The economy has been to blame for the company, and the industry’s current woes. American’s have been spending more cautiously, lately, and with electronics considered more of a luxury than a necessity, consumers have been spending less in that area over the past few years. Furthermore, there have been few “must have” innovations in the electronics industry since the invention of HD and Plasma TV’s. 3D Television was expected to be the new HD by the industry, however was met with skepticism and lack of interest by consumers due to its lack of content and requirement of wearing bulky and expensive glasses while watching it.

There is some hope, however, for Tablet and on-the-go computing growth; and Best Buy has responded by creating extensive tablet displays within its stores, and providing extra training for employees in the Computer Departments. Mobile technology an area that Best Buy is looking to expand market share in. Best Buy Mobile departments and stand-alone retail stores carry cell-phones, and offer on the go internet services (called mobile broadband). Sales in this department are extremely lucrative because wireless companies such as AT&T and Verizon provide pure compensation for each contract signed by Best Buy Mobile customers.
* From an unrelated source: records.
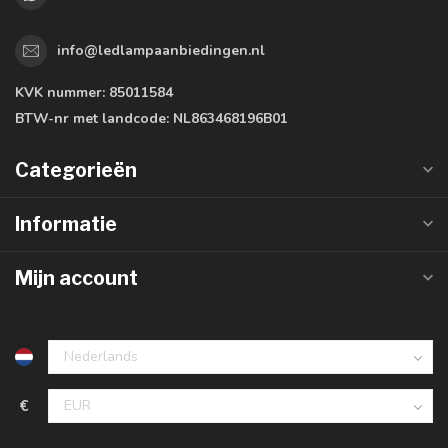
info@ledlampaanbiedingen.nl
KVK nummer:
85011584
BTW-nr met landcode:
NL863468196B01
Categorieën
Informatie
Mijn account
€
Best Buy Mobile customers are also likely to be repeat customers. Their cell-phones are typically available for upgrade every two years, and Best Buy sends its customers upgrade reminder text messages, inviting them to come and check out the latest and greatest technology around their upgrade time.

Text-message is not the only way Best Buy seeks to interact with its customers. It holds a strong online presence, communicating with customers through social channels such as Facebook, Twitter, and its customer service forums ( http://forums.bestbuy.com/ ). This kind of constant, casual customer interaction helps the company to stay in the minds of consumers, and excite them about the newest technological innovations. This excitement is what drives customers into the stores, and builds sales, which are necessary to turn the current state of business around.

Though Best Buy is currently going through a time of challenge, it remains the largest electronics retailer in North America, and is poised to grow significantly. With the American economy slowly going into recovery, and a holiday season that is looking increasingly positive for retailers, and technology ever changing, and becoming a greater part of the populations’ everyday lives, Brian Dunn remains optimistic. “I think we are in the front end of an explosion around technology and people s appetite for it. We see explosive growth [ahead].”